**What to do**
Note every line in the entries that contains the string "effects", and copy it.

Data entries

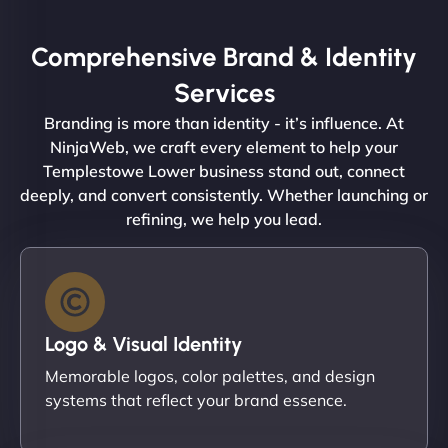
Comprehensive Brand & Identity
Services
Branding is more than identity - it’s influence. At
NinjaWeb, we craft every element to help your
Templestowe Lower business stand out, connect
deeply, and convert consistently. Whether launching or
refining, we help you lead.
Logo & Visual Identity
Memorable logos, color palettes, and design
systems that reflect your brand essence.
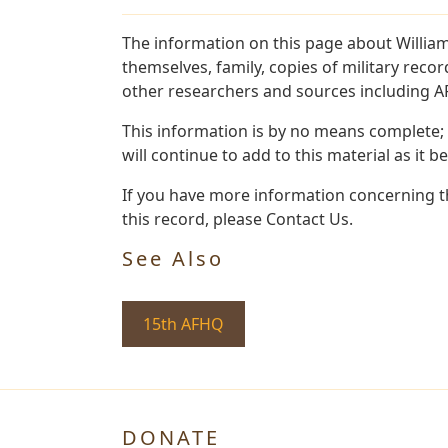
The information on this page about Willia
themselves, family, copies of military rec
other researchers and sources including AF 
This information is by no means complete;
will continue to add to this material as it 
If you have more information concerning th
this record, please Contact Us.
See Also
15th AFHQ
DONATE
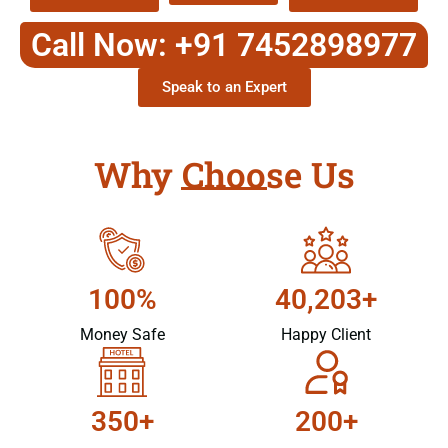
Call Now: +91 7452898977
Speak to an Expert
Why Choose Us
100%
40,203+
Money Safe
Happy Client
350+
200+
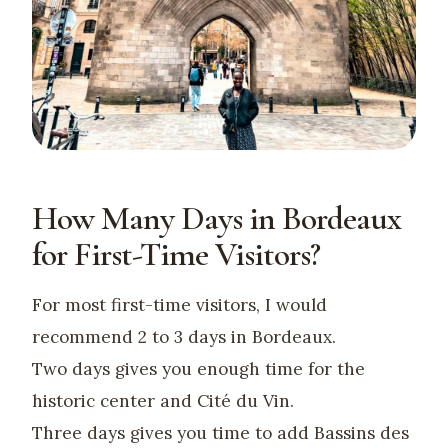
How Many Days in Bordeaux
for First-Time Visitors?
For most first-time visitors, I would
recommend 2 to 3 days in Bordeaux.
Two days gives you enough time for the
historic center and Cité du Vin.
Three days gives you time to add Bassins des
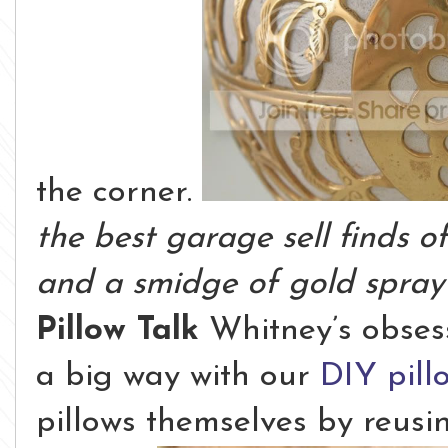
the corner.
the best garage sell finds 
and a smidge of gold spray 
Pillow Talk
Whitney’s obsess
a big way with our
DIY pill
pillows themselves by reusi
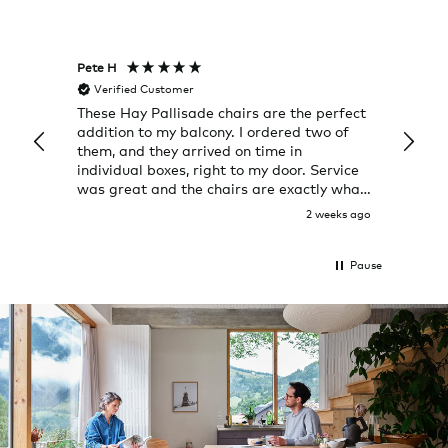
Pete H
Joanna
Verified Customer
Veri
These Hay Pallisade chairs are the perfect
Rug w
addition to my balcony. I ordered two of
a few
them, and they arrived on time in
great
individual boxes, right to my door. Service
shop 
was great and the chairs are exactly what
I expected them to be.
2 weeks ago
Pause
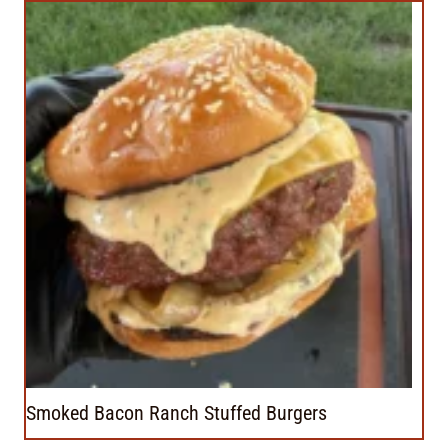
Smoked Bacon Ranch Stuffed Burgers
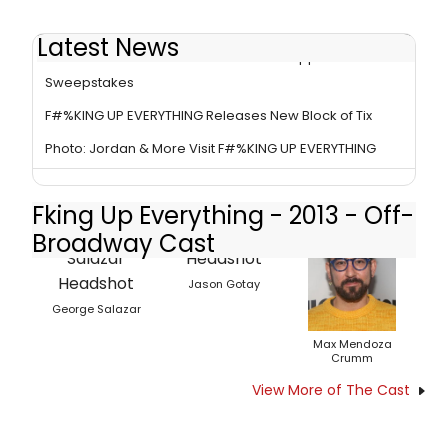
Latest News
F#%KING UP EVERYTHING Announces Puppet
Sweepstakes
F#%KING UP EVERYTHING Releases New Block of Tix
Photo: Jordan & More Visit F#%KING UP EVERYTHING
Fking Up Everything - 2013 - Off-
Broadway Cast
Jason Gotay
George Salazar
Max Mendoza
Crumm
View More of The Cast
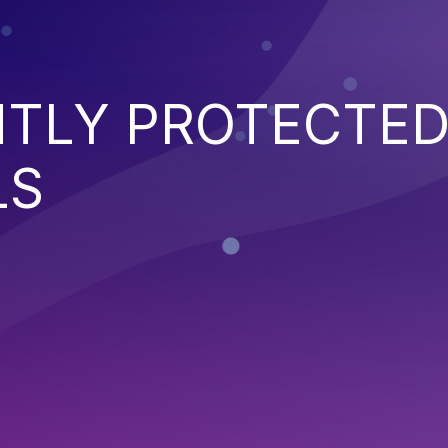
NTLY PROTECTE
LS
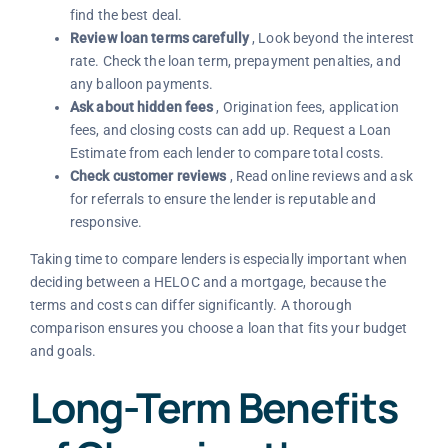
find the best deal.
Review loan terms carefully
, Look beyond the interest
rate. Check the loan term, prepayment penalties, and
any balloon payments.
Ask about hidden fees
, Origination fees, application
fees, and closing costs can add up. Request a Loan
Estimate from each lender to compare total costs.
Check customer reviews
, Read online reviews and ask
for referrals to ensure the lender is reputable and
responsive.
Taking time to compare lenders is especially important when
deciding between a HELOC and a mortgage, because the
terms and costs can differ significantly. A thorough
comparison ensures you choose a loan that fits your budget
and goals.
Long-Term Benefits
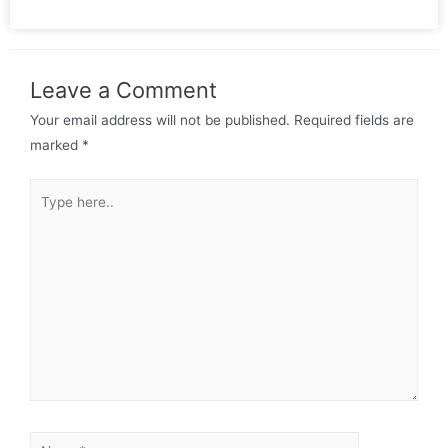
Leave a Comment
Your email address will not be published.
Required fields are
marked
*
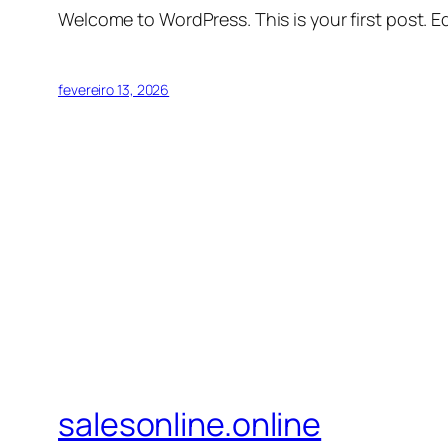
Welcome to WordPress. This is your first post. Edi
fevereiro 13, 2026
salesonline.online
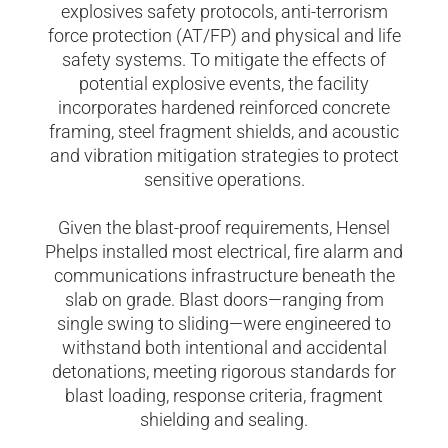
explosives safety protocols, anti-terrorism
force protection (AT/FP) and physical and life
safety systems. To mitigate the effects of
potential explosive events, the facility
incorporates hardened reinforced concrete
framing, steel fragment shields, and acoustic
and vibration mitigation strategies to protect
sensitive operations.
Given the blast-proof requirements, Hensel
Phelps installed most electrical, fire alarm and
communications infrastructure beneath the
slab on grade. Blast doors—ranging from
single swing to sliding—were engineered to
withstand both intentional and accidental
detonations, meeting rigorous standards for
blast loading, response criteria, fragment
shielding and sealing.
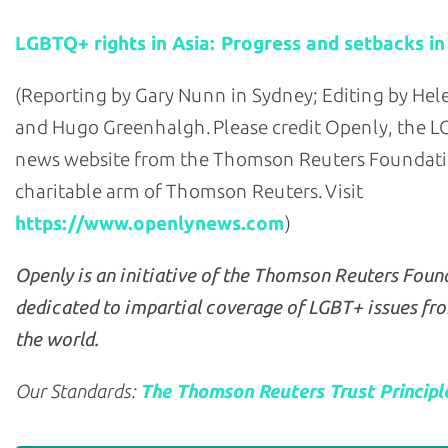
LGBTQ+ rights in Asia: Progress and setbacks in
(Reporting by Gary Nunn in Sydney; Editing by He
and Hugo Greenhalgh. Please credit Openly, the 
news website from the Thomson Reuters Foundati
charitable arm of Thomson Reuters. Visit
https://www.openlynews.com
)
Openly is an initiative of the Thomson Reuters Foun
dedicated to impartial coverage of LGBT+ issues fr
the world.
Our Standards:
The Thomson Reuters Trust Principl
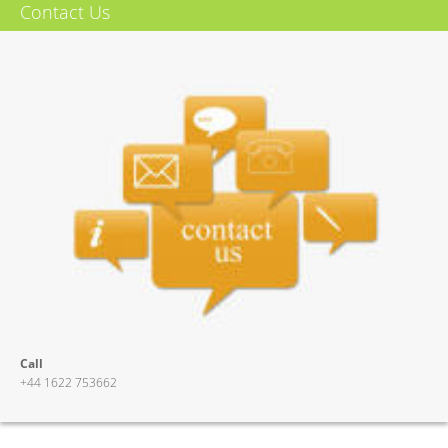
Contact Us
More Info
Call
+44 1622 753662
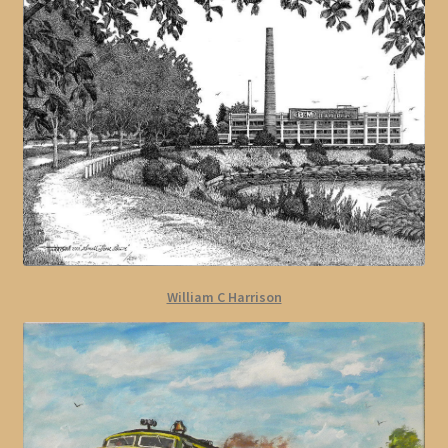
William C Harrison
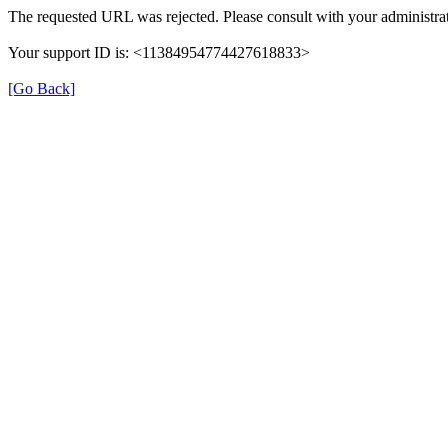
The requested URL was rejected. Please consult with your administrat
Your support ID is: <11384954774427618833>
[Go Back]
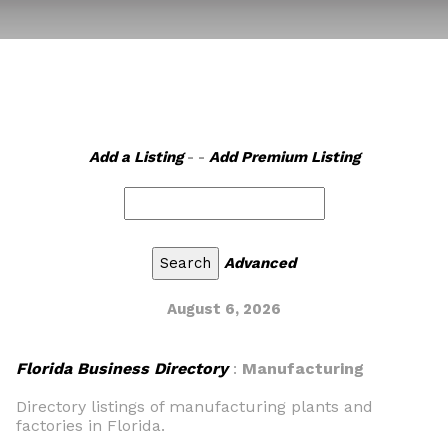
Add a Listing
- -
Add Premium Listing
Advanced
August 6, 2026
Florida Business Directory
:
Manufacturing
Directory listings of manufacturing plants and
factories in Florida.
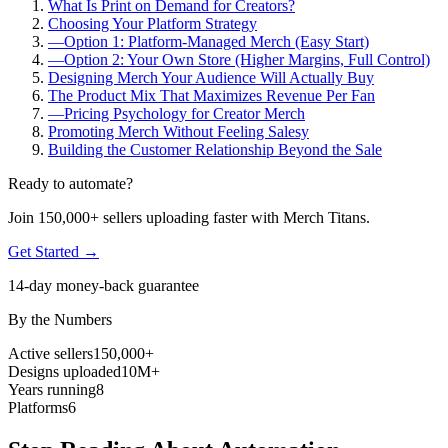
What Is Print on Demand for Creators?
Choosing Your Platform Strategy
—
Option 1: Platform-Managed Merch (Easy Start)
—
Option 2: Your Own Store (Higher Margins, Full Control)
Designing Merch Your Audience Will Actually Buy
The Product Mix That Maximizes Revenue Per Fan
—
Pricing Psychology for Creator Merch
Promoting Merch Without Feeling Salesy
Building the Customer Relationship Beyond the Sale
Ready to automate?
Join 150,000+ sellers uploading faster with Merch Titans.
Get Started →
14-day money-back guarantee
By the Numbers
Active sellers
150,000+
Designs uploaded
10M+
Years running
8
Platforms
6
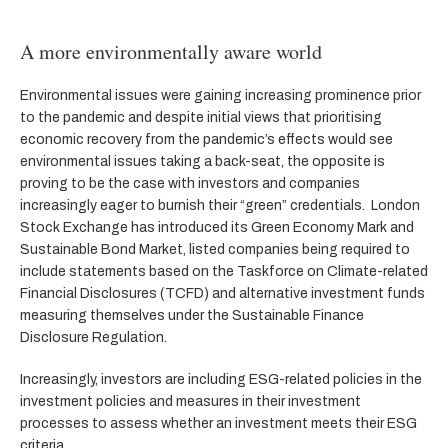
A more environmentally aware world
Environmental issues were gaining increasing prominence prior
to the pandemic and despite initial views that prioritising
economic recovery from the pandemic’s effects would see
environmental issues taking a back-seat, the opposite is
proving to be the case with investors and companies
increasingly eager to burnish their “green” credentials. London
Stock Exchange has introduced its Green Economy Mark and
Sustainable Bond Market, listed companies being required to
include statements based on the Taskforce on Climate-related
Financial Disclosures (TCFD) and alternative investment funds
measuring themselves under the Sustainable Finance
Disclosure Regulation.
Increasingly, investors are including ESG-related policies in the
investment policies and measures in their investment
processes to assess whether an investment meets their ESG
criteria.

**Task solution**
safety systems. To mitigate the effects of
economic recovery from the pandemic’s effects would see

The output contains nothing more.